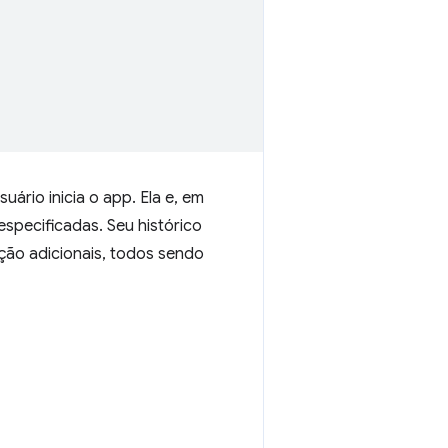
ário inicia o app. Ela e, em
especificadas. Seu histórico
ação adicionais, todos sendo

---

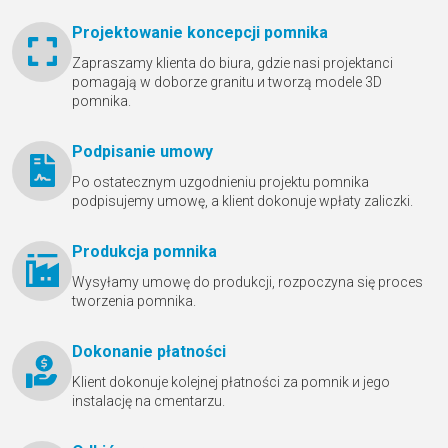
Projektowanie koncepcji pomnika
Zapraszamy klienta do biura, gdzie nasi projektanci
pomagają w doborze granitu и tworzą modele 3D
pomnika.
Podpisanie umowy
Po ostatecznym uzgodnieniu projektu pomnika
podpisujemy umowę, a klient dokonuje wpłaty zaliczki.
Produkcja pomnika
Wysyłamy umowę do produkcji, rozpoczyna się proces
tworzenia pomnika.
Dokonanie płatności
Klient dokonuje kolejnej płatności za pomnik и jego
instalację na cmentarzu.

▶ What you should do
Scan the records above and report every line with the string "pomnika".

▶ Expected output
Projektowanie koncepcji pomnika
pomnika.
Po ostatecznym uzgodnieniu projektu pomnika
Produkcja pomnika
tworzenia pomnika.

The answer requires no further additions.